HOW TO COMPLETE THIS TASK:
Copy nothing but the lines below running from the line containing "فیلترهای اکتیو هیبریدی با کنترل ولتاژ" through the line containing "خرید ترجمه مقاله", both end lines included.

INFORMATION:
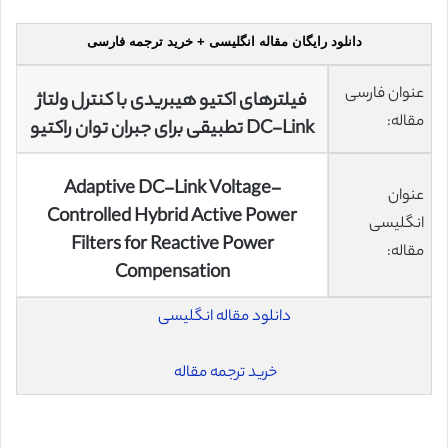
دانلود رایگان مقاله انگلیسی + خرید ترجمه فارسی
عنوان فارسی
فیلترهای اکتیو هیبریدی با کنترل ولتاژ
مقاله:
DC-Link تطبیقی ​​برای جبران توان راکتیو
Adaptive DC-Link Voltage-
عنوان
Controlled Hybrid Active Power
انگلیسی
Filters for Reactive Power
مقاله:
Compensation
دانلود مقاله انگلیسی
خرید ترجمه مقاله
...
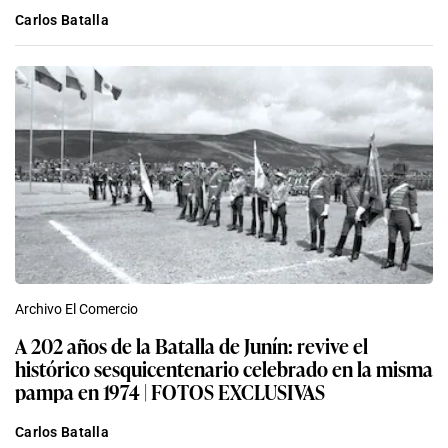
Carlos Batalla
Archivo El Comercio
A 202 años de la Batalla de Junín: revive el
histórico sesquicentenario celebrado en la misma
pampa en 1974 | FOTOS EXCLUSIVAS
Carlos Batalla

RESULT FOR THIS TASK:
فیلترهای اکتیو هیبریدی با کنترل ولتاژ
مقاله:
DC-Link تطبیقی ​​برای جبران توان راکتیو
Adaptive DC-Link Voltage-
عنوان
Controlled Hybrid Active Power
انگلیسی
Filters for Reactive Power
مقاله:
Compensation
دانلود مقاله انگلیسی
خرید ترجمه مقاله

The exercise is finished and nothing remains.